[What you have to do]
When you reach the line containing "rein Berlin e.V.", repeat it and every line after it exactly, stopping only at the end of the listing.

[Given data]
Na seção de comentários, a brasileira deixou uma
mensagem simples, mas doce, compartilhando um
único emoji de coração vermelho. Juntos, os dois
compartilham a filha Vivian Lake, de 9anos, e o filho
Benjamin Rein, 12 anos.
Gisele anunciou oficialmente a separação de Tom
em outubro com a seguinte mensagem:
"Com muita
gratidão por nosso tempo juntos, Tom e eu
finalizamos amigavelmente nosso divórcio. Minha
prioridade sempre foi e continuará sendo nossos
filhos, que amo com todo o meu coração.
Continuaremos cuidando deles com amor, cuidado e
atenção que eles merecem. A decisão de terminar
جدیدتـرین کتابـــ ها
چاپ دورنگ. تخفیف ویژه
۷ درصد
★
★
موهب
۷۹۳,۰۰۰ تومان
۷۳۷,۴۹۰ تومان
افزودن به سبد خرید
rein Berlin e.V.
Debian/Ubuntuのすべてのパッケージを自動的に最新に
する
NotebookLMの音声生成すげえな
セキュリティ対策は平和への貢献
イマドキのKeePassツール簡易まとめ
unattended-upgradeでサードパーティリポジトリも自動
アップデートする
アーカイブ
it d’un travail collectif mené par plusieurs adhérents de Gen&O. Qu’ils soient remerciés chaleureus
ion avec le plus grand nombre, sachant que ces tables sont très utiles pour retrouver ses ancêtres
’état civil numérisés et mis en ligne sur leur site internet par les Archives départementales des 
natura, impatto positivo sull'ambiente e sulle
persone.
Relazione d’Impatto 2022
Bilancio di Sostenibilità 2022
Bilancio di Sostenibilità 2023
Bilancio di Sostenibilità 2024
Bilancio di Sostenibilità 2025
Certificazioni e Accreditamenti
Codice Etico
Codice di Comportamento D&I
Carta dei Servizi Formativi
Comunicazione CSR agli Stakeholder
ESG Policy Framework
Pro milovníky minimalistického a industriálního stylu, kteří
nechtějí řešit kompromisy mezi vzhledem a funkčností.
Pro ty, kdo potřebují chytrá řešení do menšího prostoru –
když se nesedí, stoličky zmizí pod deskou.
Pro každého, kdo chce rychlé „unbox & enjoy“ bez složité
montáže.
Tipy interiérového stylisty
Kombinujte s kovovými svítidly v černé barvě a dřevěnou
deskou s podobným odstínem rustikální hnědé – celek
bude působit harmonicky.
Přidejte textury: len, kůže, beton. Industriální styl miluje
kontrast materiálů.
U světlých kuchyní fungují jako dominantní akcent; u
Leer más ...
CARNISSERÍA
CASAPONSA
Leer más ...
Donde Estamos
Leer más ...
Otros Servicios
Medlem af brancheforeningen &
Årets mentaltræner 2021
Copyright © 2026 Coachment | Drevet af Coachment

[Solution to this task]
rein Berlin e.V.
Debian/Ubuntuのすべてのパッケージを自動的に最新に
する
NotebookLMの音声生成すげえな
セキュリティ対策は平和への貢献
イマドキのKeePassツール簡易まとめ
unattended-upgradeでサードパーティリポジトリも自動
アップデートする
アーカイブ
it d’un travail collectif mené par plusieurs adhérents de Gen&O. Qu’ils soient remerciés chaleureus
ion avec le plus grand nombre, sachant que ces tables sont très utiles pour retrouver ses ancêtres
’état civil numérisés et mis en ligne sur leur site internet par les Archives départementales des 
natura, impatto positivo sull'ambiente e sulle
persone.
Relazione d’Impatto 2022
Bilancio di Sostenibilità 2022
Bilancio di Sostenibilità 2023
Bilancio di Sostenibilità 2024
Bilancio di Sostenibilità 2025
Certificazioni e Accreditamenti
Codice Etico
Codice di Comportamento D&I
Carta dei Servizi Formativi
Comunicazione CSR agli Stakeholder
ESG Policy Framework
Pro milovníky minimalistického a industriálního stylu, kteří
nechtějí řešit kompromisy mezi vzhledem a funkčností.
Pro ty, kdo potřebují chytrá řešení do menšího prostoru –
když se nesedí, stoličky zmizí pod deskou.
Pro každého, kdo chce rychlé „unbox & enjoy“ bez složité
montáže.
Tipy interiérového stylisty
Kombinujte s kovovými svítidly v černé barvě a dřevěnou
deskou s podobným odstínem rustikální hnědé – celek
bude působit harmonicky.
Přidejte textury: len, kůže, beton. Industriální styl miluje
kontrast materiálů.
U světlých kuchyní fungují jako dominantní akcent; u
Leer más ...
CARNISSERÍA
CASAPONSA
Leer más ...
Donde Estamos
Leer más ...
Otros Servicios
Medlem af brancheforeningen &
Årets mentaltræner 2021
Copyright © 2026 Coachment | Drevet af Coachment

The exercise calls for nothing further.